Our ancestors, schooled in the Abrahamic belief in an omnipresent, incorporeal G‑d, were nevertheless influenced by surrounding cultures. Contrary to the heathens, they did believe that man could relate to an incorporeal G‑d, but they clung to the notion that a concrete, tangible link is required.

G‑d's corporeal instruments seemingly justified this contention. In the Israelites' experience, the Divine presence often dwelled in tangible, or at least visible, symbols and, indeed, artifacts. At the Reed Sea it was Moses' staff, at Sinai it was a cloud of glory, in the tabernacle it would be a sacred ark and its extending cherubs. The people saw these accouterments as deified links between an incorporeal G‑d and a physical people. Their mistake was that while those objects had indeed been chosen by G‑d to become a vehicle for his manifestation, they could serve as such only by as the result of the Divine choice and action.
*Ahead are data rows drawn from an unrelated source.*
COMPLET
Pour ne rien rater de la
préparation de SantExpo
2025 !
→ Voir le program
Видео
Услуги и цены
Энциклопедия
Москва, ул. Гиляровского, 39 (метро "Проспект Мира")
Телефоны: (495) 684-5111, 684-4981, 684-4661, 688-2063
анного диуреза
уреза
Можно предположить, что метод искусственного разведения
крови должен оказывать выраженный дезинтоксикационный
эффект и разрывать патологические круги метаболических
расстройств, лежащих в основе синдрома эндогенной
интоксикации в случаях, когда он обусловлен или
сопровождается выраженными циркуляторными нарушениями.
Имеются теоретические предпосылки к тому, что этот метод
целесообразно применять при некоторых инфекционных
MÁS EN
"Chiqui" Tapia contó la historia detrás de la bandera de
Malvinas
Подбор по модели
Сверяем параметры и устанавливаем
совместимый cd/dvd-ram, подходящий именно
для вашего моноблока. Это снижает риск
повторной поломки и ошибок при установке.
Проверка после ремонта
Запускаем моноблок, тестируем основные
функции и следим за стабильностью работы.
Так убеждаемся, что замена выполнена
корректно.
Man, however, has neither the authority nor the ability to choose his own vehicle and appoint it a link to G‑d, let alone endow it with divine properties.

After their Sinai experience, the people looked to Moses as the primary intermediary. When G‑d uttered the commandments, the people found the experience overwhelming. They asked Moses to stand as their intermediary and transmit G‑d's message to them.5 They saw Moses as endowed with deified properties and perceived in him a link to the true G‑d, creator of heaven and earth.
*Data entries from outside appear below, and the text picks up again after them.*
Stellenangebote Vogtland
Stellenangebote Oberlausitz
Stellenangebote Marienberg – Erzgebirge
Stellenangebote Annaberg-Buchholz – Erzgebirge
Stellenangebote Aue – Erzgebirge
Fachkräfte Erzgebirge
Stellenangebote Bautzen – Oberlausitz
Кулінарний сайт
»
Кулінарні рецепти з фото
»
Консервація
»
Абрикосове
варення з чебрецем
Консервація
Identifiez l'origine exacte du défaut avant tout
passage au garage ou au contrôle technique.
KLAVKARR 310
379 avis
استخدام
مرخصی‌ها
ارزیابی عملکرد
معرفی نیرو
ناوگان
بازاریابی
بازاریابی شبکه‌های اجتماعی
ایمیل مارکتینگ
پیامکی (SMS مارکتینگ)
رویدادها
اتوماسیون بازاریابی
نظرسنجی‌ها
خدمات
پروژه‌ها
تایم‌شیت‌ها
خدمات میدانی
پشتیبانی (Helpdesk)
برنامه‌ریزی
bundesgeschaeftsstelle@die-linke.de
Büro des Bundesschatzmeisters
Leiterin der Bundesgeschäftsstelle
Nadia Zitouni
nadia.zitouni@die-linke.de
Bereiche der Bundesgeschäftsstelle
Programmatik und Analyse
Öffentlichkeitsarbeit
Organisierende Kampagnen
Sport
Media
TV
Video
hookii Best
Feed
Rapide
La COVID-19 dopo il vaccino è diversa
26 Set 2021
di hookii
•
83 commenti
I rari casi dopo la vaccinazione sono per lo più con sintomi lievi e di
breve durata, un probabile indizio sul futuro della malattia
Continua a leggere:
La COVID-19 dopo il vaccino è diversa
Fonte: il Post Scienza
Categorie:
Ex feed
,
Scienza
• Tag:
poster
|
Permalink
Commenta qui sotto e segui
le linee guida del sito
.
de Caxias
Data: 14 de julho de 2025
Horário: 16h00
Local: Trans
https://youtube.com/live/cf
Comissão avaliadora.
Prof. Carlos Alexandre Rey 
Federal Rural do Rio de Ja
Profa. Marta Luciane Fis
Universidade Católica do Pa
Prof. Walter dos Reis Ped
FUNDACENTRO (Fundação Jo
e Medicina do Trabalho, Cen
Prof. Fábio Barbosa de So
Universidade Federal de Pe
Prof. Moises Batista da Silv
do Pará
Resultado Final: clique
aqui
Again, their mistake was that they saw their "intermediary," rather than G‑d, as the initiative for revelation. For them, it was not G‑d who had brought them out of Egypt by means of Moses, but Moses who had influenced G‑d to redeem them. They had not yet absorbed the Jewish concept that man has direct access to G‑d, but it is G‑d, not man, who established the actions and instruments via which He can be reached.6

A Physical Object

When they thought Moses died, it appeared crucial that a replacement be found. Without one there would be no further access to G‑d and no method of securing his grace. But this time they sought a physical object rather then a living human.

Physical objects, they reasoned, can be safely preserved; they don't walk away and disappear as Moses did.7

Aaron's Role

Aaron understood the people's mistake, but recognized that if he refused or rebuked them, they would proceed on their own, unhampered.8 He decided to engage them and draw out the process so as to gain a little time, certain that Moses would soon return.

He first demanded that they remove their gold earrings,9 hoping that they would hesitate to relinquish their jewelry; but the people promptly complied. After melting down the gold, Aaron began to single-handedly design and mold a calf.10 Aaron then took up an engraving tool and adorned the calf with beautiful images.11

Upon completion of the calf, he set about building an altar for it. Insisting that only the high priest may build G‑d's altar, he refused all help and painstakingly built it through the night, fully expecting that Moses would return in the morning. But Aaron underestimated the people's zeal. They woke early in the morning and, with Aaron still asleep, 12 deified the calf and worshipped it.

Only a handful of Jews were guilty of outright idolatry that morning by actually declaring the calf to be "the G‑d of Israel." 13 Most were only guilty of deifying a physical object in their quest for a link to G‑d. As soon as Moses returned, their need for the calf was obviated and they did not rebel when Moses destroyed it. 14

The Tabernacle

Following the Golden Calf fiasco, the Tabernacle (Mishkan) was errected at the center of the Israelite camp to house the Divine Presence. In G‑d's words to Moses, "They shall make for Me a sanctuary, and I shall dwell amidst them."15

The Tabernacle succeeded where the calf failed because, in the Tabernacle, physical objects become sacred only when they were so designated by G‑d. Unlike the calf, the Tabernacle was chosen at G‑d's behest and therefore became sacred. Indeed, the Tabernacle was considered an atonement for and rectification of the sin of the Golden Calf.